Targeting non-genetic mechanisms of therapeutic resistance in Acute Myeloid Leukaemia
The University of Melbourne
Project Term: October 1, 2021 - September 30, 2024
Drug resistance in AML can develop via a non-genetic process which remains poorly understood. Using our novel cellular barcoding technology that can trace the growth of thousands of cancer cells, our research will identify genes that are switched on or off in AML cells that lead to drug resistance and relapse. This work will reveal the factors underpinning non-genetic drug resistance that may be targeted with new drugs to prevent relapse and ultimately improve quality of life and survival.

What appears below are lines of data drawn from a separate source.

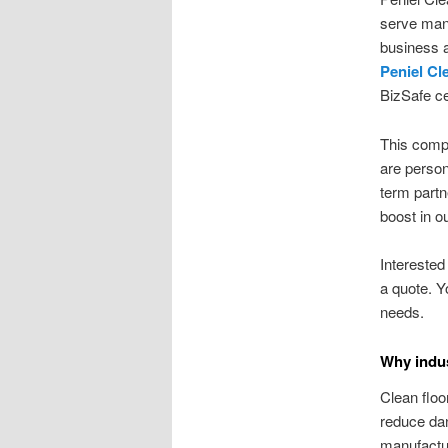
serve manu
business a
Peniel Cl
BizSafe cer
This compa
are person
term partn
boost in ou
Interested
a quote. Y
needs.
Why indus
Clean floo
reduce dan
manufactur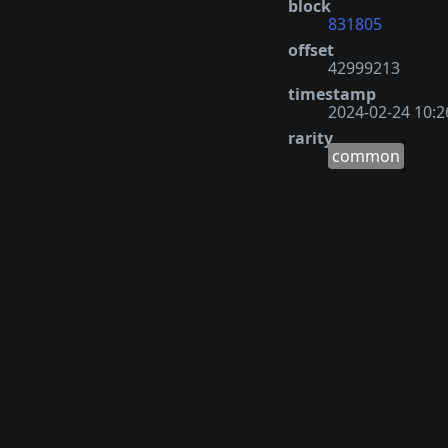
block
831805
offset
42999213
timestamp
2024-02-24 10:2
rarity
common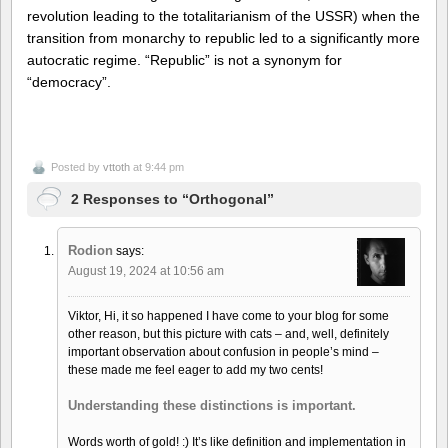
revolution leading to the totalitarianism of the USSR) when the
transition from monarchy to republic led to a significantly more
autocratic regime. “Republic” is not a synonym for
“democracy”.
Posted by
vttoth
at 9:44 pm
2 Responses to “Orthogonal”
Rodion
says:
August 19, 2024 at 10:56 am
Viktor, Hi, it so happened I have come to your blog for some
other reason, but this picture with cats – and, well, definitely
important observation about confusion in people’s mind –
these made me feel eager to add my two cents!
Understanding these distinctions is important.
Words worth of gold! :) It’s like definition and implementation in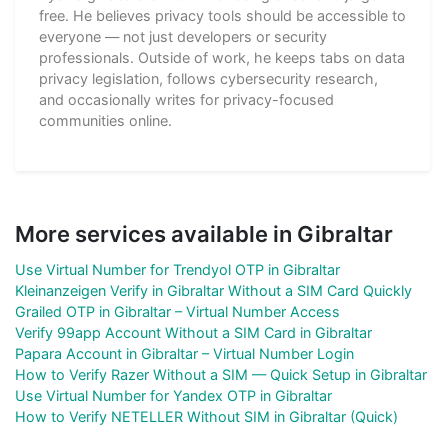
free. He believes privacy tools should be accessible to
everyone — not just developers or security
professionals. Outside of work, he keeps tabs on data
privacy legislation, follows cybersecurity research,
and occasionally writes for privacy-focused
communities online.
More services available in Gibraltar
Use Virtual Number for Trendyol OTP in Gibraltar
Kleinanzeigen Verify in Gibraltar Without a SIM Card Quickly
Grailed OTP in Gibraltar – Virtual Number Access
Verify 99app Account Without a SIM Card in Gibraltar
Papara Account in Gibraltar – Virtual Number Login
How to Verify Razer Without a SIM — Quick Setup in Gibraltar
Use Virtual Number for Yandex OTP in Gibraltar
How to Verify NETELLER Without SIM in Gibraltar (Quick)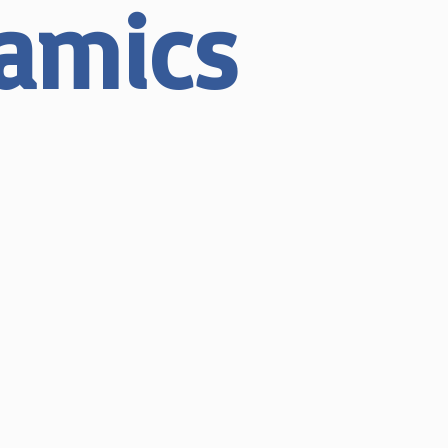
ramics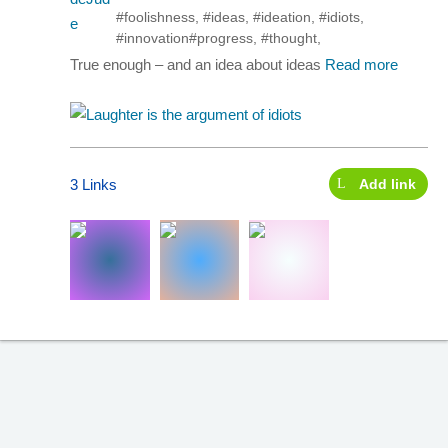
#foolishness
,
#ideas
,
#ideation
,
#idiots
,
#innovation
#progress
,
#thought
,
True enough – and an idea about ideas
Read more
3 Links
Add link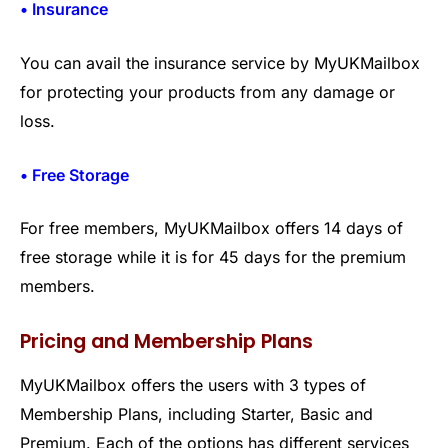
• Insurance
You can avail the insurance service by MyUKMailbox
for protecting your products from any damage or
loss.
• Free Storage
For free members, MyUKMailbox offers 14 days of
free storage while it is for 45 days for the premium
members.
Pricing and Membership Plans
MyUKMailbox offers the users with 3 types of
Membership Plans, including Starter, Basic and
Premium. Each of the options has different services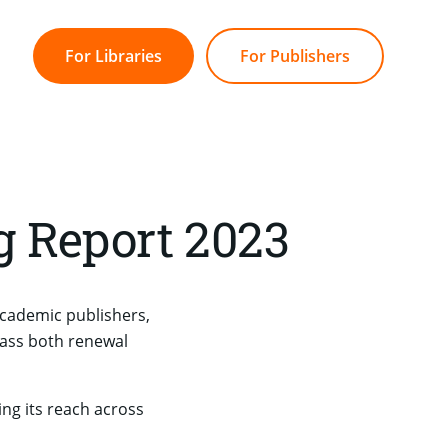
For Libraries
For Publishers
g Report 2023
academic publishers,
ass both renewal
ng its reach across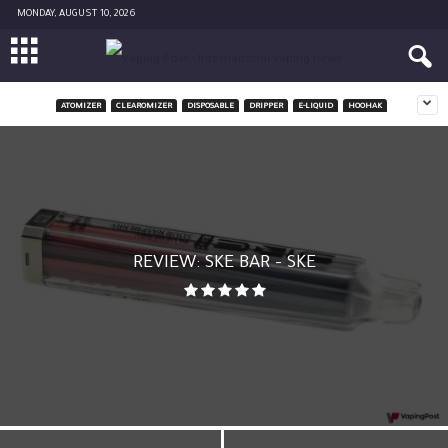
MONDAY, AUGUST 10, 2026
ATOMIZER
CLEAROMIZER
DISPOSABLE
DRIPPER
E-LIQUID
HOOHAK
REVIEW: SKE BAR – SKE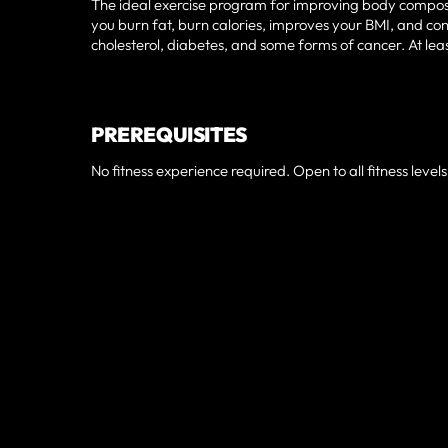
The ideal exercise program for improving body composit
you burn fat, burn calories, improves your BMI, and cont
cholesterol, diabetes, and some forms of cancer. At le
PREREQUISITES
No fitness experience required. Open to all fitness levels
TRUSTED AN
KISSIMMEE,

Acute myeloid leukemia (AML) is an aggressive blood cancer caused by DNA mutations that prevent stem cells from developing into the functional cell types that comprise human blood. Drug resistance remains the most significant obstacle to managing and ultimately curing AML and cancer more broadly. For AML, many gold-standard treatments seek to eliminate fast growing malignant cells using drugs that have not changed significantly in decades. While up to 80% of patients initially achieve remission using these treatments, this is often short-lived, and three out of four patients will relapse within 5 years. When tumors return, they are commonly resistant to further treatment, and very likely to take the patient’s life. Therefore, new treatments are desperately needed to achieve better cure rates and reduce the devastating impact of this disease. Current methods to identify drug resistance look for new mutations in the DNA of malignant cells that suggest the tumor is evolving to evade treatment. However, we and others have shown that AML cells can develop resistance without new DNA mutations, allowing these resistant cells to go undetected by current techniques until full blown relapse has occurred. While this is particularly relevant to AML (because it has one of the lowest mutation rates of any cancer), similar non-genetic drug resistance mechanisms also occur in multiple other cancer types. Collectively, the biological mechanisms that explain this non-genetic resistance are poorly understood. Our research has the potential to significantly increase AML patients’ chances of survival by accelerating our understanding of the role of non-genetic mechanisms on drug resistance in AML and potentially other cancers. Using a novel technology we developed that can trace the growth trajectories of thousands of individual cancer cells in human patients and mouse models of AML following treatment, this research will robustly identify changes in the genes that are switched on or off in malignant cells that lead to drug resistance and disease progression. This research will reveal the genes underpinning non-genetic drug resistance that may be targeted with new drugs to prevent AML relapse and ultimately improve quality of life and survival. Successful clinical translation of these new treatments will reduce the impact of AML on patients, their families, and the economic infrastructure that supports them during one of the toughest periods of their lives.